=== The input ===

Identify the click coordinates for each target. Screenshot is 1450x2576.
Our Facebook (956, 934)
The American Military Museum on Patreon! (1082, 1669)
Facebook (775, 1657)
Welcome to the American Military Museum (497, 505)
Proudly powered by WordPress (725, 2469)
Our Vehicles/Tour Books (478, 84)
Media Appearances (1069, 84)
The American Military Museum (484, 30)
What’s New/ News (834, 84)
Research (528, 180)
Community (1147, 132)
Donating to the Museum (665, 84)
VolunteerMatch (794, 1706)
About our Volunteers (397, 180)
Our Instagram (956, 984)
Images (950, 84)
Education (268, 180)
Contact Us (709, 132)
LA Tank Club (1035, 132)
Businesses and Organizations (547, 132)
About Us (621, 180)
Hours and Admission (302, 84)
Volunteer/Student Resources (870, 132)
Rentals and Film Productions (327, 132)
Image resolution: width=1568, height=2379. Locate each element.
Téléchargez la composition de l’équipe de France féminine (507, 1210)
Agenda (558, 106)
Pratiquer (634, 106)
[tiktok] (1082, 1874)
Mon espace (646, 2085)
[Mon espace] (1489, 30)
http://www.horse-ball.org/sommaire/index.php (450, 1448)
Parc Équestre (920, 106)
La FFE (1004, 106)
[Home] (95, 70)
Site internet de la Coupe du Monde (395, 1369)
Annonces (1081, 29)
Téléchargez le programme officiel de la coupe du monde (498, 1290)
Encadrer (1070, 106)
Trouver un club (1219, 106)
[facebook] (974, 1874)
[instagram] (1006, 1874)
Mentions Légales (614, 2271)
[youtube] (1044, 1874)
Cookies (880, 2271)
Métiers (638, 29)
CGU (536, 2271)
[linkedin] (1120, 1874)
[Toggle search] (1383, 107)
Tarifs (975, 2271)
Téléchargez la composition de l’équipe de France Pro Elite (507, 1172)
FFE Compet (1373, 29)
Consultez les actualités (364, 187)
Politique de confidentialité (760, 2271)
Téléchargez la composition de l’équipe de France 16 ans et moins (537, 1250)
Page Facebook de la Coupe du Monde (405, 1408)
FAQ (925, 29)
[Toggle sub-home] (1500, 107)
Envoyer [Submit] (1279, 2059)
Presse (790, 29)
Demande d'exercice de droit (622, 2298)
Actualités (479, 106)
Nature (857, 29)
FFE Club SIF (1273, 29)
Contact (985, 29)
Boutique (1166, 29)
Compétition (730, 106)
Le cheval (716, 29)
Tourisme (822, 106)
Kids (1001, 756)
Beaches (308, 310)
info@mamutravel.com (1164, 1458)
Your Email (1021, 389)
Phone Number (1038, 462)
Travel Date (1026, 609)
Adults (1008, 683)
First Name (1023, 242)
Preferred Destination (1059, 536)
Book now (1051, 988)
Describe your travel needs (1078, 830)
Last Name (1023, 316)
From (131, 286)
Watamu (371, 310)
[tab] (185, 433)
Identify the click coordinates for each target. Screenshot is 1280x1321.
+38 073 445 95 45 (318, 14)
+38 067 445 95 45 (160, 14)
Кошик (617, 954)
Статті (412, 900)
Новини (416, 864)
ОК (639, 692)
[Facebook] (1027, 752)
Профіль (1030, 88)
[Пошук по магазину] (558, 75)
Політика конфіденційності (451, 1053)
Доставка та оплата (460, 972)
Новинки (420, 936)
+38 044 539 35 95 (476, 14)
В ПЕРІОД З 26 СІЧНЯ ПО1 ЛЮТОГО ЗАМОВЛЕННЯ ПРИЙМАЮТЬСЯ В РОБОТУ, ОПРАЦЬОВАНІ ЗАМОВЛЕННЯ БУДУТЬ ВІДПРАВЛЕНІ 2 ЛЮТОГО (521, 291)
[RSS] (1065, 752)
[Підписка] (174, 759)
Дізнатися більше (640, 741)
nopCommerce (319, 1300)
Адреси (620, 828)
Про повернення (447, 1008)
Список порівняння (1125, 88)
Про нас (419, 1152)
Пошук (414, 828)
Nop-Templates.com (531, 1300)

===

Transcribe exactly, and only, the lines that extend from the one containing "[Пошук по магазину] (558, 75)" to the end of the records above, inclusive of both.

[Пошук по магазину] (558, 75)
Політика конфіденційності (451, 1053)
Доставка та оплата (460, 972)
Новинки (420, 936)
+38 044 539 35 95 (476, 14)
В ПЕРІОД З 26 СІЧНЯ ПО1 ЛЮТОГО ЗАМОВЛЕННЯ ПРИЙМАЮТЬСЯ В РОБОТУ, ОПРАЦЬОВАНІ ЗАМОВЛЕННЯ БУДУТЬ ВІДПРАВЛЕНІ 2 ЛЮТОГО (521, 291)
[RSS] (1065, 752)
[Підписка] (174, 759)
Дізнатися більше (640, 741)
nopCommerce (319, 1300)
Адреси (620, 828)
Про повернення (447, 1008)
Список порівняння (1125, 88)
Про нас (419, 1152)
Пошук (414, 828)
Nop-Templates.com (531, 1300)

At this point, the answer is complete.